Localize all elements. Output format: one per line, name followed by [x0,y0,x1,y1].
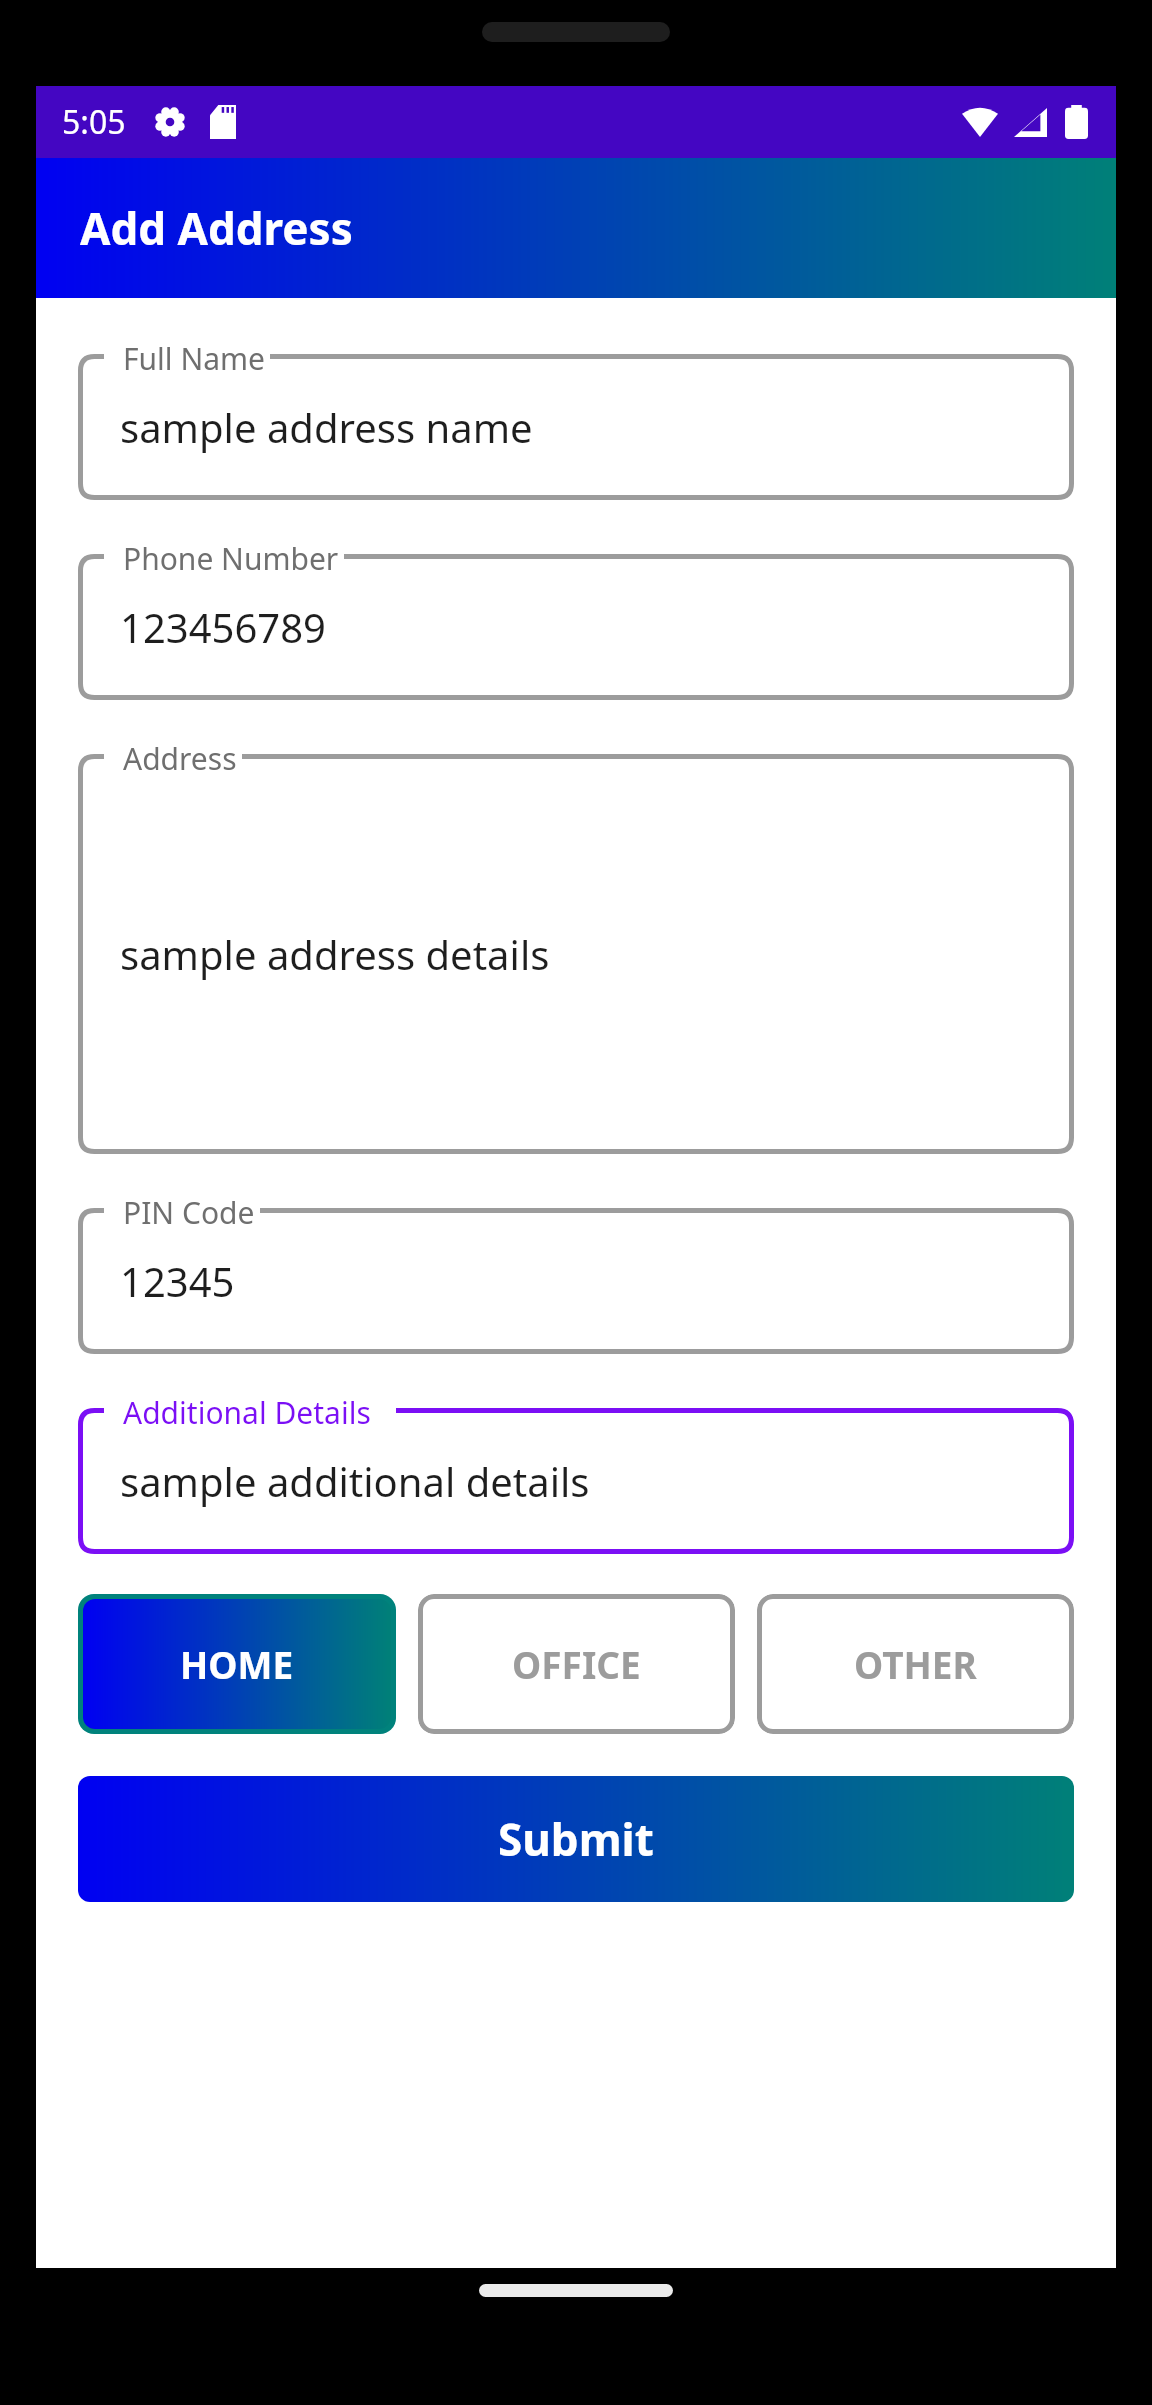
button[interactable]: HOME [83,1599,391,1729]
staticText: HOME [180,1639,294,1689]
staticText: 123456789 [120,600,326,654]
staticText: Phone Number [123,538,339,579]
staticText: 12345 [120,1254,235,1308]
staticText: Full Name [123,338,265,379]
staticText: sample address details [120,927,550,981]
staticText: Add Address [80,198,353,258]
button[interactable]: sample additional details [78,1392,1074,1554]
button[interactable]: 12345 [78,1192,1074,1354]
staticText: OFFICE [512,1639,641,1689]
button[interactable]: OFFICE [418,1594,735,1734]
button[interactable]: sample address name [78,338,1074,500]
staticText: sample address name [120,400,533,454]
staticText: Submit [498,1809,654,1869]
staticText: 5:05 [62,100,126,144]
button[interactable]: Submit [78,1776,1074,1902]
staticText: sample additional details [120,1454,590,1508]
button[interactable]: sample address details [78,738,1074,1154]
staticText: OTHER [854,1639,977,1689]
staticText: Address [123,738,237,779]
staticText: PIN Code [123,1192,255,1233]
button[interactable]: 123456789 [78,538,1074,700]
staticText: Additional Details [123,1392,371,1433]
button[interactable]: OTHER [757,1594,1074,1734]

+++++

§ Work item
Print verbatim every line above, apart from the pictures.

§ Answer
Localize all elements. Output format: one per line, name followed by [x0,y0,x1,y1].
button[interactable]: HOME [83,1599,391,1729]
staticText: HOME [180,1639,294,1689]
staticText: 123456789 [120,600,326,654]
staticText: Phone Number [123,538,339,579]
staticText: 12345 [120,1254,235,1308]
staticText: Full Name [123,338,265,379]
staticText: sample address details [120,927,550,981]
staticText: Add Address [80,198,353,258]
button[interactable]: sample additional details [78,1392,1074,1554]
button[interactable]: 12345 [78,1192,1074,1354]
staticText: OFFICE [512,1639,641,1689]
button[interactable]: OFFICE [418,1594,735,1734]
button[interactable]: sample address name [78,338,1074,500]
staticText: sample address name [120,400,533,454]
staticText: Submit [498,1809,654,1869]
staticText: 5:05 [62,100,126,144]
button[interactable]: Submit [78,1776,1074,1902]
staticText: sample additional details [120,1454,590,1508]
button[interactable]: sample address details [78,738,1074,1154]
staticText: OTHER [854,1639,977,1689]
staticText: Address [123,738,237,779]
staticText: PIN Code [123,1192,255,1233]
button[interactable]: 123456789 [78,538,1074,700]
staticText: Additional Details [123,1392,371,1433]
button[interactable]: OTHER [757,1594,1074,1734]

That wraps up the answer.